This is our old blog. It hasn't been active since 2011. Please see the link above for our current blog or click the logo above to see all of the great data and content on this site.

10 for 10: #9 Gamelogs, Box Scores and Splits Now for 1920 to Yesterday

Posted by Sean Forman on July 13, 2010

This post is the ninth in our series of ten new features for our tenth anniversary.

Thanks to the heroes at RetroSheet, we now have access to box scores and gamelogs for every major league game from 1920-2009, and play-by-play going back to 1950. Ninety years of major league history and more than 150,000 games. That includes over 80% of the batting seasons in major league history (back to 1871), 74% of the team seasons, and full careers for 72% of all major league players.

This latest update fills the doughnut hole we had for 1940-1951, so we now have Ted Williams' 84-game on-base streak in 1949, and Joe Dimaggio's 56-game hitting streak.

The Play Index now contains all of these seasons as well. Just to brag a little bit about the database we now have on the site. Our play-by-play database (1950-2010) has over 9m rows with 200 columns each or just over 1.8 billion cells of pbp data. The batting gamelog table from 1920-2010 has over 3.7m rows, and you can search them all. The batting splits table has over 6.1m different yearly splits calculated. There is a lot of data on our server.

Thanks again to the people at RetroSheet (led by Dave Smith) for this tremendous body of work. It really takes your breath away to see what these folks have accomplished. When I heard of their project ten or so years ago it struck me as the Crazy Horse Monument of baseball statistics, but the big difference is that they're now 80% done with it.

For a complete listing of what our data now covers, see our Data Coverage Page. It runs down the years we have pitch data, hit location and type data, and the extent to which we are missing play-by-play from 1950-1973.

The last of our 10 for 10 will launch next week, Murphy willing.

8 Responses to “10 for 10: #9 Gamelogs, Box Scores and Splits Now for 1920 to Yesterday”

  1. JDV Says:

    Just as a fan and hobbyist, I'm amazed at what the folks at baseball-reference.com and Retrosheet (and there are others, including SABR) have enabled me to have ready access to.
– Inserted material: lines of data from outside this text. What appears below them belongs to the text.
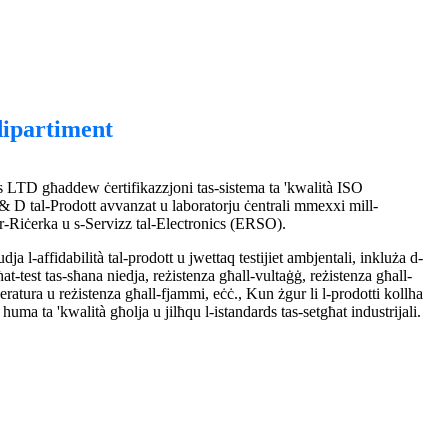
dipartiment
TD għaddew ċertifikazzjoni tas-sistema ta 'kwalità ISO
 D tal-Prodott avvanzat u laboratorju ċentrali mmexxi mill-
ar-Riċerka u s-Servizz tal-Electronics (ERSO).
dja l-affidabilità tal-prodott u jwettaq testijiet ambjentali, inkluża d-
ħat-test tas-sħana niedja, reżistenza għall-vultaġġ, reżistenza għall-
mperatura u reżistenza għall-fjammi, eċċ., Kun żgur li l-prodotti kollha
ma ta 'kwalità għolja u jilħqu l-istandards tas-setgħat industrijali.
Thanks to all of you for not only making it easier to satisfy my many curiosities, but also for feeding my appetite for curiosities that I had never previously considered.

  2. nightfly Says:

    Astounding. Great googly moogly, Sean, I hope you saved the receipt! AND made about fourteen backups of your backups.

  3. Ted Says:

    @1 - My words exactly! As a "regular" guy who has been a fan since my boyhood in the late '70s, I give my thanks to Sean for this site, and all the others at SABR, Retrosheet, etc. who have worked so hard to make this happen. I remember reading the original 1969 Encyclopedia at my grandparents' house- they were big baseball fans and were greatly responsible for me becoming one as well. Who ever would have dreamed that someday all this info could possibly be available like this? Again, thank you so much for your efforts, Sean, and to everyone else who has contributed to this fine effort!

  4. JeffW Says:

    Great! Thanks to everyone involved.

  5. mikeyjax Says:

    Thanks for redefining the word WOW for another time - I'm now up to infinity plus one in the amount of times I've been blown away!

    Someone had asked about pics of the more modern guys and it has been stated about copywright issues and the like.... the BR bullpen has baseball card shots of a lot of them... couldn't their pictures be brought over from there?

    Thanks again Sean

  6. Chuck Hildebrandt Says:

    Good god, Sean, when will you stop amazing us?

    Crossing my fingers that #10 is either ability to search splits in PI, or a mobile version of the site.

  7. Mike Sandler Says:

    This is fantastic!! I remember in 1963 sending $1.00 plus 5 Philly Cigar wrapers (I have no idea where I got them from) for a copy of the Baseball Encyclopedia (the Turkin-Thompson). I spent many hours using it, even though there was only 4 or 5 statistical categories for each player. If I remember for batters it was games, runs, hits and batting average. For pitchers games, wins, losses & winning percentage. Not even RBI's or ERA. It's unbelievable how far we've come. Thanks Sean!!

  8. Matt Vandermast Says:

    This is great! Thanks to Sean and to everyone else involved.